▸ **ABOUT THIS EXERCISE**: Which lines of the records contain "Bikes"? Collect every one of them.

───── DATA FOR THIS TASK

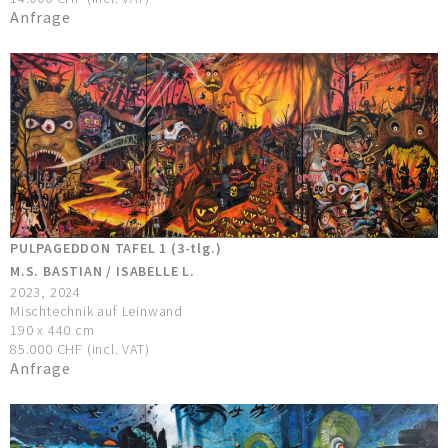
Anfrage
PULPAGEDDON TAFEL 1 (3-tlg.)
M.S. BASTIAN / ISABELLE L.
2023, 2024
Mischtechnik auf Leinwand
190 x 440 cm
85.000 CHF (incl. VAT)
Anfrage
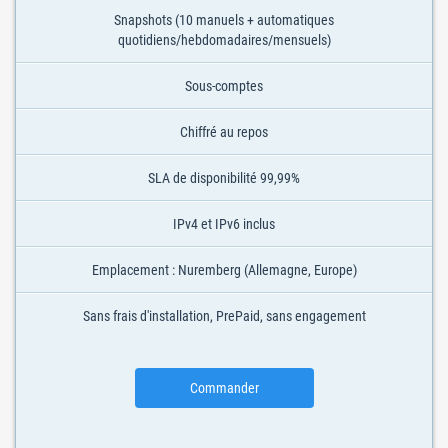
Snapshots (10 manuels + automatiques
quotidiens/hebdomadaires/mensuels)
Sous-comptes
Chiffré au repos
SLA de disponibilité 99,99%
IPv4 et IPv6 inclus
Emplacement : Nuremberg (Allemagne, Europe)
Sans frais d'installation, PrePaid, sans engagement
Commander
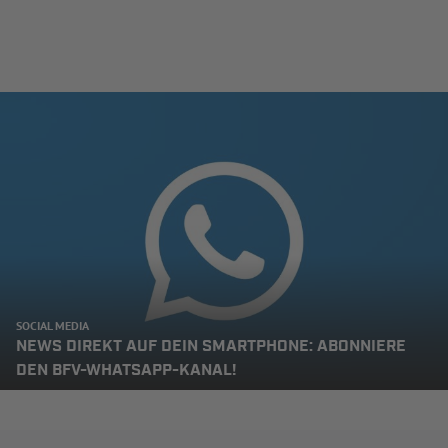
SOCIAL MEDIA
NEWS DIREKT AUF DEIN SMARTPHONE: ABONNIERE
DEN BFV-WHATSAPP-KANAL!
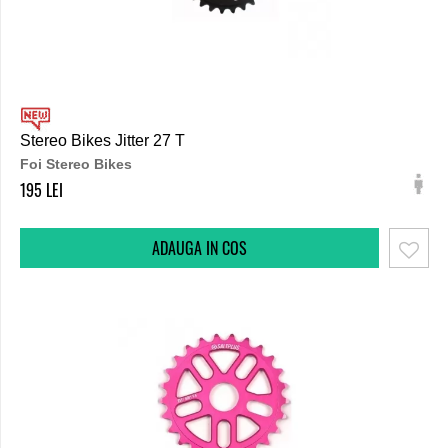
Stereo Bikes Jitter 27 T
Foi Stereo Bikes
195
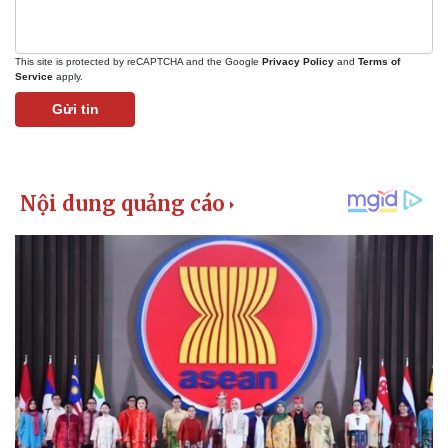
This site is protected by reCAPTCHA and the Google
Privacy Policy
and
Terms of
Service
apply.
Gửi tin
Kinh tế
Thị trường
Bất động sản
Giá vàng
Khởi nghiệp
Tiêu dùng
Tỷ giá
Chứng khoán
Giá cà phê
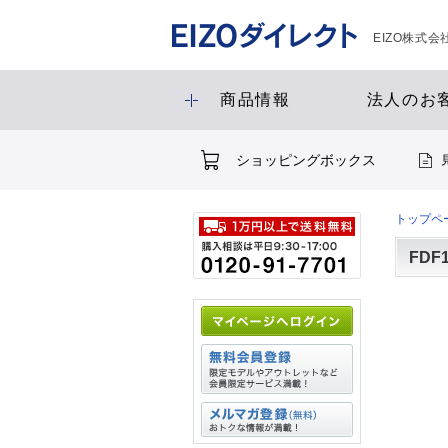
EIZO株式
商品情報
法人のお
ショッピングボックス
トップペ
FDF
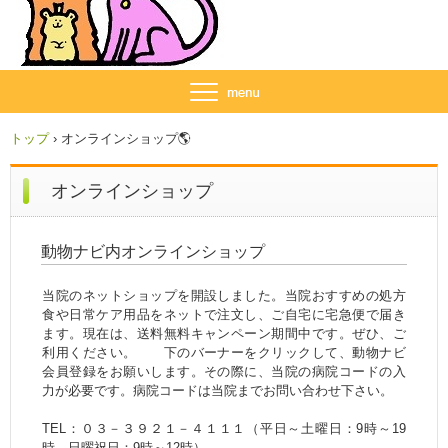
トップ
›
オンラインショップ🌎
オンラインショップ
動物ナビ内オンラインショップ
当院のネットショップを開設しました。当院おすすめの処方
食や日常ケア用品をネットで注文し、ご自宅に宅急便で届き
ます。現在は、送料無料キャンペーン期間中です。ぜひ、ご
利用ください。 下のバーナーをクリックして、動物ナビ
会員登録をお願いします。その際に、当院の病院コードの入
力が必要です。病院コードは当院までお問い合わせ下さい。
TEL：０３－３９２１－４１１１（平日～土曜日：9時～19
時、日曜祝日：9時～12時）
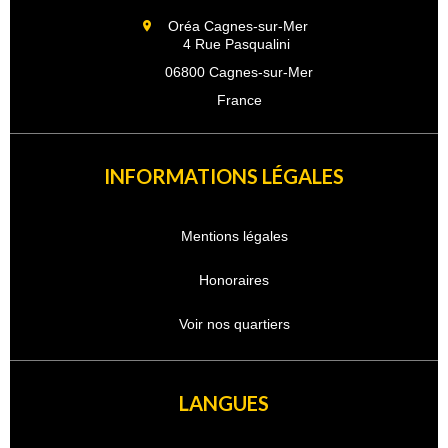
Oréa Cagnes-sur-Mer
4 Rue Pasqualini
06800 Cagnes-sur-Mer
France
INFORMATIONS LÉGALES
Mentions légales
Honoraires
Voir nos quartiers
LANGUES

──────────

▸ **RESULT OF THIS TASK**:
Stereo Bikes Jitter 27 T
Foi Stereo Bikes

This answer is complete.